Leeds Town Hall. Image: Getty.

The Labour leader of Leeds City Council on the future of Britain’s cities.

As the negotiations about the shape of the UK’s exit from the EU continue, Britain’s most economically powerful cities outside London are arguing that the UK can be made stronger for Brexit – by allowing cities to “take back control” of service provision though new powers and freedoms

Core Cites UK, the representative voice of the cities at the centre of the ten largest economic areas outside London, has just launched an updated version of our green paper, ‘Invest Reform Trust’. The document calls for radical but deliverable proposals to allow cities to prepare for Brexit by boosting their productivity, and helping to rebalance the economy by supporting inclusive economic growth across the UK.

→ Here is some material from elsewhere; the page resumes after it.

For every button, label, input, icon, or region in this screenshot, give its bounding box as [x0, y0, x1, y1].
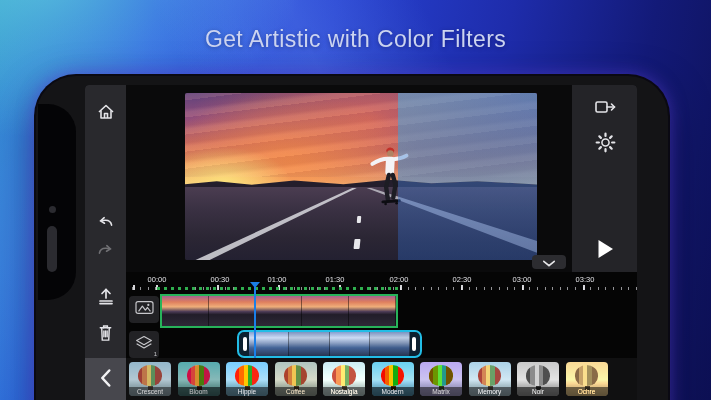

Despite representing areas responsible for a quarter of the UK’s economy and nearly a third of exports, city leaders have played little part in the development of the government’s approach to Brexit. Cities want a dialogue with the government on their Brexit plans and a new settlement which sees power passing from central government to local communities.

To help us deliver a Brexit that works for the UK’s cities, we are opening a dialogue with the EU Commission’s Chief Negotiator Michel Barnier to share our views of the Brexit process and what our cities want to achieve.

Most of the changes the Core Cities want to see can already be delivered by the UK. To address the fact that the productivity of UK cities lags behind competitors, we need to think differently and begin to address the structural problems in our economy before Brexit.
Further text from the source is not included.